Mr Latham - What does the honorable member mean by saying that " in order to deal with the referendum three judges were appointed?"

Mr BLAKELEY - Well, shall I say that coincident with the referendum on the Constitution Alteration Bill and in anticipation that it would be carried, three judges were appointed? We can understand the amazement of the people who made the appointments at the two to one judgment in favour of a 44-hour week. Again, in order to protect the interests of the employers and to give their supporters a quid pro quo for funds placed at the disposal of the party by the employers, another judge was appointed to make the world safe, I suppose, for democracy - and the employers. Mr. DrakeBrockman, being a safe man and a good party supporter, was appointed to the position which he now occupies, and as a Judge of the Arbitration Court he deals with the claims that come before him. I for ohe decline to accept that gentleman as an unbiased judge. The AttorneyGeneral's weak defence of the questionable appointment, and the still weaker defence by the Government whip (Mr. Manning), has not satisfied the committee. Most certainly it will not satisfy the trade unions of Australia.

Mr Manning - It has been generally approved.

Mr BLAKELEY - I can quite understand the honorable member for Macquarie, as a representative of the employing class, saying that. The honorable member was, I believe, a delegate of the Employers' Federation, and speaks from experience.

Mr Manning - Mr.

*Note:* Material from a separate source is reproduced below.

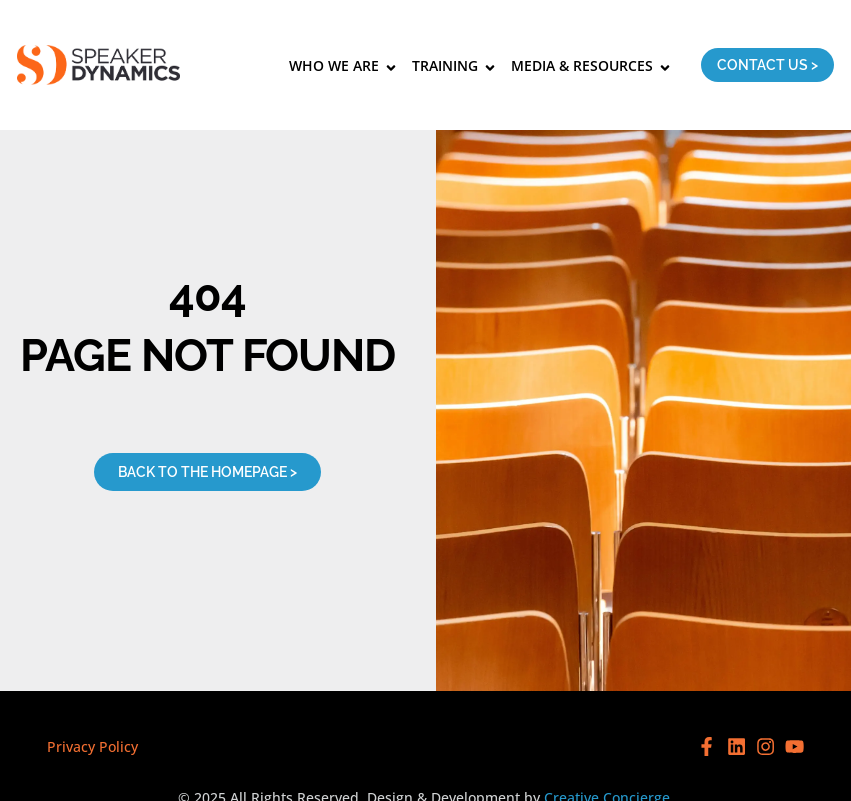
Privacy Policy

Chairman, that statement is absolutely incorrect, and I ask that the honorable member for Darling be made to withdraw it.

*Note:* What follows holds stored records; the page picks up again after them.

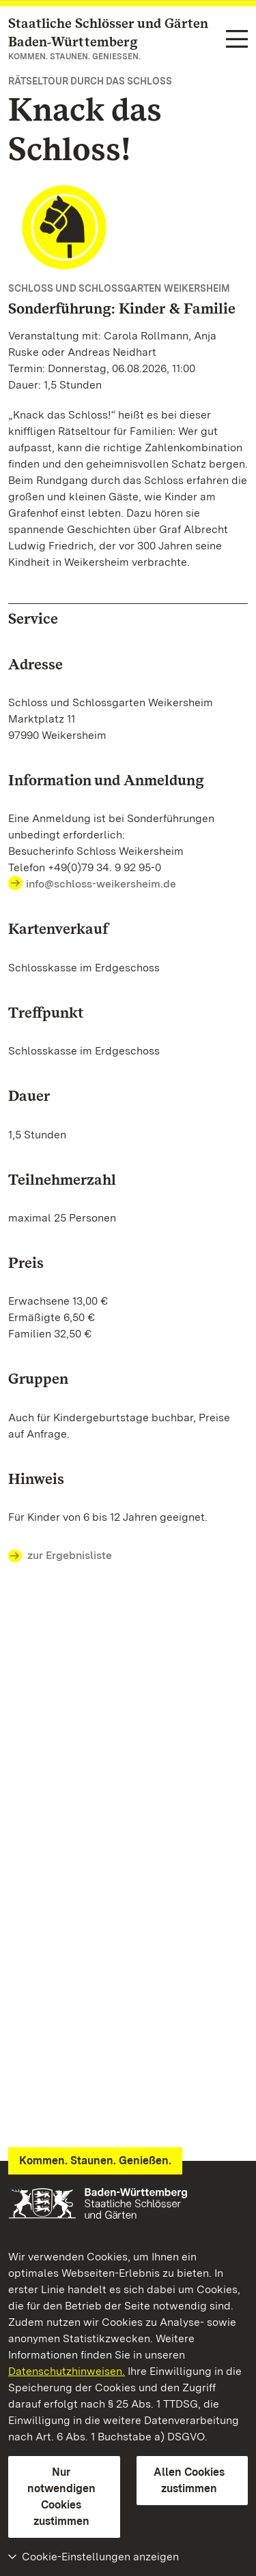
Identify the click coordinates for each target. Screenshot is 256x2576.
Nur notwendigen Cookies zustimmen (61, 2497)
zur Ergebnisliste (60, 1556)
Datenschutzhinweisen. (66, 2371)
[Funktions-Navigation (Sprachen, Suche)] (237, 40)
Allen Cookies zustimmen (189, 2480)
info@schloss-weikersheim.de (101, 883)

Mr BLAKELEY - If the statement is offensive to the honorable member, and if he is not a member of the Employers' Federation, I shall withdraw it. For the time being, the Government has a majority in this Parliament; but I remind Ministers that the political pendulum swings to and fro, displacing one party and elevating another. If this Government, by bestowing gifts in this way on party hacks or party advocates, intends to set an example of spoils to the victor, it cannot later object if another Government acts similarly by appointing its friends to the many positions that may become available. If this course is to be adopted, we shall soon be in line with the position in America where it is a case of " One in, all in ; one out, all out." In the United States of America, when a government goes out of office, the judiciary and civil servants all go out, too. If the Government and its supporters are satisfied with the appointment to which we have taken strong exception, and if they are prepared to let it stand as an example, they should be the last to object if, at a later period in our .history, that example is followed by the Labour party.